Here the job is to retype the data word for word while leaving the pictures aside.

[[ Provided data, beginning ]]

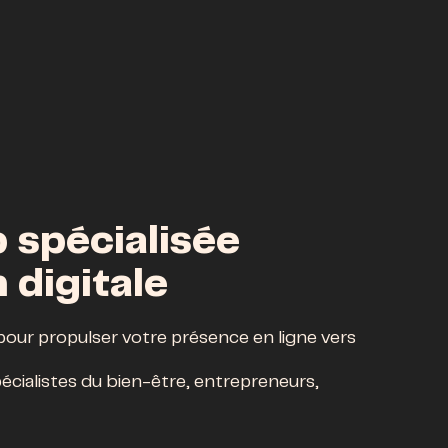
 spécialisée
 digitale
 pour propulser votre présence en ligne vers
pécialistes du bien-être, entrepreneurs,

[[ Provided data, end ]]

* _Answer to this exercise_:
 spécialisée
 digitale
 pour propulser votre présence en ligne vers
pécialistes du bien-être, entrepreneurs,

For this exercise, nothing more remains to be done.